I think there should be a tiered price structure with 99 cents being the top for lossless compressed music with DRM. Go ahead, flame away, but I know it's not Apple's pricing policy, it is the Labels. 

Now, as to the possibilities of reason being acted on in the music industry? I'd say its somewhere between 0 and -5.


----------



## g/re/p (Jul 10, 2004)

pds said:
			
		

> Am I the only one who thinks that 99 cents for lossy music - even as good as AAC is - is not a great deal? The original cd, with art and the whole nine yards is priced out at around 1.50 a song - except for marquee acts - without DRM. So why should a system that eliminates production, shipping and storage costs not offer the same quality of product at a discount?
> 
> I think there should be a tiered price structure with 99 cents being the top for lossless compressed music with DRM. Go ahead, flame away, but I know it's not Apple's pricing policy, it is the Labels.
> 
> Now, as to the possibilities of reason being acted on in the music industry? I'd say its somewhere between 0 and -5.



I agree - i have not d/l any songs from the apple store, and do not plan
to any time soon.


----------



## kilowatt (Jul 10, 2004)

I totally agree. I have purchased music from it - it is convenient. But for serious listening, I go and buy the CD.

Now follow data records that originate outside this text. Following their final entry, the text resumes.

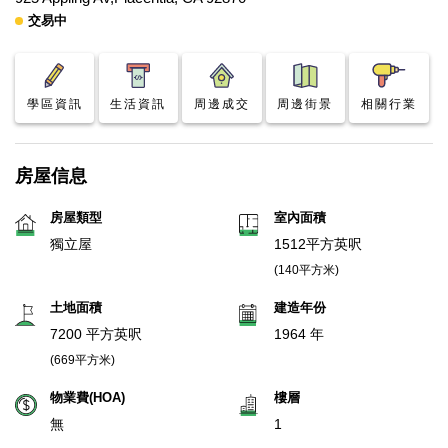
交易中
學區資訊
生活資訊
周邊成交
周邊街景
相關行業
房屋信息
房屋類型
室內面積
獨立屋
1512平方英呎
(140平方米)
土地面積
建造年份
7200 平方英呎
1964 年
(669平方米)
物業費(HOA)
樓層
無
1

Consider though, there is now a lossless codec built in to iTunes. I'm guessing Apple must have some plans for it. And I agree, its likely they would have to completely re-rip their library.


----------



## mi5moav (Jul 10, 2004)

I've download about 30 songs from the library and would do more but I listen to a lot of music in my car since I have to commute a lot. The problem is that at 128 you can really tell a difference. At 192 its really not to bad. Of course on my ipod with almost any small earphone 128 is fine when mowing the lawn or running but I really wish they had a minimum of 160, 192, 320. I don't believe the pricing should be changed... should be 99 cents across the board. With new ipods coming around at 20, 40, 60 gigs I think Apple will probably bump up the bit rates since they could still say the ipods have 10,000 songs plus. The only reason why I may doubt this is when the original ipod was released the song capacity was based on mp3s at 160 i believe so when they launched the itunes store at 128 the 5 gig actually held more songs from the original ads.


----------



## steven_lufc (Jul 23, 2004)

128 AAC is equivalent to 192 MP3 isn't it? And a smaller file size too. I haven't d/l anything from the music store, do they come as AAC?


----------